Since you mentioned in the chat that the growing size of fixed assets might be a problem: They are indeed 1394 GiB which is about 28 % of the total asset size. I've mentioned it on #testing. I'll wait a little bit for a response. Otherwise I'd just reduce the quotas for assets covered by the cleanup for now.

#2 Updated by mkittler 5 months ago

I reduced the quotas so the usage should drop below 92 % on the next cleanup. That's likely required anyways because fixed assets are also accounted to "full" groups like SLE15 so deleting those fixed assets would likely just lead to other assets kept longer but not free further space. (I can't retrigger a new cleanup task because one is currently running.)

#3 Updated by okurz 4 months ago

  • Priority changed from High to Urgent

we are back to 94% and this needs actions.

#4 Updated by mkittler 4 months ago

  • Assignee set to mkittler

I came up with the following proposal on testing which would hopefully help with the general "flakiness":

We're again at a critical level of disk usage of the assets partition on OSD. I wonder whether it would make sense to stop "overallocating". With that I mean: If you sum up the limits for all groups you'll end up with a number which is higher than the total > disk space we have.

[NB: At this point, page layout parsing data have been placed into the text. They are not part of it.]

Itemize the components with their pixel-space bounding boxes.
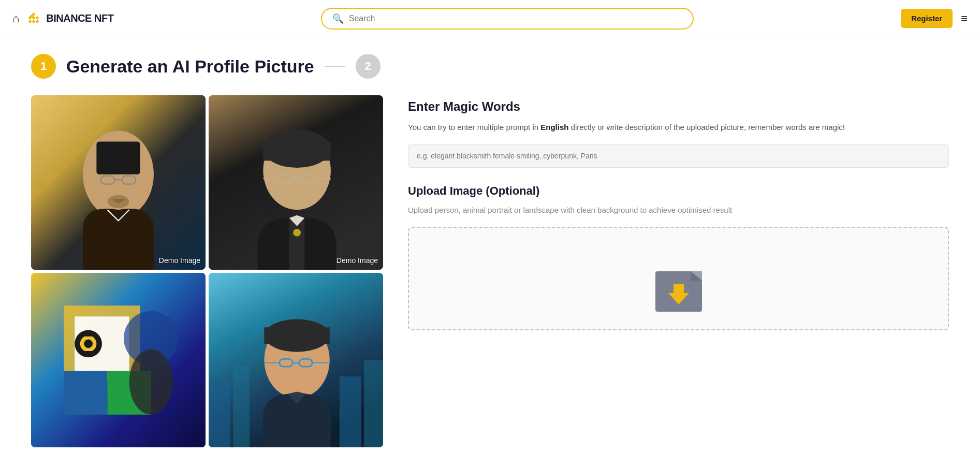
magic-words-title: Enter Magic Words [408,99,949,114]
portrait-art-4 [209,273,383,447]
upload-desc: Upload person, animal portrait or landsc… [408,204,949,216]
svg-rect-34 [364,360,383,448]
binance-logo-icon [25,10,42,27]
svg-rect-3 [96,142,140,174]
demo-image-2[interactable]: Demo Image [209,95,383,270]
desc-prefix: You can try to enter multiple prompt in [408,123,540,132]
step-header: 1 Generate an AI Profile Picture 2 [31,54,949,79]
svg-rect-37 [264,327,329,344]
svg-rect-33 [340,376,361,447]
search-input[interactable] [349,14,682,23]
step1-title: Generate an AI Profile Picture [66,56,314,77]
desc-suffix: directly or write description of the upl… [568,123,845,132]
search-bar: 🔍 [321,8,694,30]
search-icon: 🔍 [332,13,344,24]
demo-image-1[interactable]: Demo Image [31,95,206,270]
brand-nft: NFT [92,12,113,24]
search-input-wrapper: 🔍 [321,8,694,30]
register-button[interactable]: Register [901,9,953,28]
svg-point-18 [293,229,301,237]
svg-rect-31 [209,382,230,447]
brand-text: BINANCE [46,12,92,24]
brand-name: BINANCE NFT [46,12,113,24]
right-panel: Enter Magic Words You can try to enter m… [408,95,949,447]
svg-point-29 [129,349,173,414]
header: ⌂ BINANCE NFT 🔍 Register ≡ [0,0,980,37]
svg-point-26 [84,339,93,348]
logo[interactable]: BINANCE NFT [25,10,113,27]
image-gallery: Demo Image [31,95,383,447]
main-content: 1 Generate an AI Profile Picture 2 [0,37,980,464]
upload-zone[interactable] [408,227,949,330]
hamburger-menu-icon[interactable]: ≡ [961,12,968,25]
demo-image-2-label: Demo Image [337,256,378,265]
upload-file-icon [645,262,712,319]
content-grid: Demo Image [31,95,949,447]
svg-rect-22 [64,371,107,415]
step-divider [325,66,345,67]
upload-title: Upload Image (Optional) [408,184,949,198]
demo-image-1-label: Demo Image [159,256,200,265]
desc-bold: English [540,123,568,132]
header-right: Register ≡ [901,9,968,28]
portrait-art-2 [209,95,383,270]
step2-badge: 2 [356,54,381,79]
upload-icon [645,262,712,319]
svg-rect-11 [263,142,331,161]
svg-rect-32 [233,366,250,447]
magic-words-input[interactable] [408,144,949,168]
demo-image-3[interactable] [31,273,206,447]
magic-words-desc: You can try to enter multiple prompt in … [408,121,949,134]
portrait-art-1 [31,95,206,270]
step1-badge: 1 [31,54,56,79]
home-icon[interactable]: ⌂ [12,12,19,25]
portrait-art-3 [31,273,206,447]
demo-image-4[interactable] [209,273,383,447]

It only works because some groups are not actually utilizing their limit. The obvious disadvantage of this approach is that I need to figure which limits to reduce over and over again.
Wouldn't it make more sense if I'd shrink all group limits to fit the current utilization (maybe rounding up to the next number divisible by 5)? That alone wouldn't free any disk space but then I could easier free disk space by slightly decreasing all groups > a little bit. And I wouldn't have to annoy you with the problem anymore because unless someone increases the limits again the automatic cleanup should ensure the partition isn't getting completely full.

I'm waiting a little bit for feedback but unless a good objection comes up soon I'm going to go for it as "this needs action".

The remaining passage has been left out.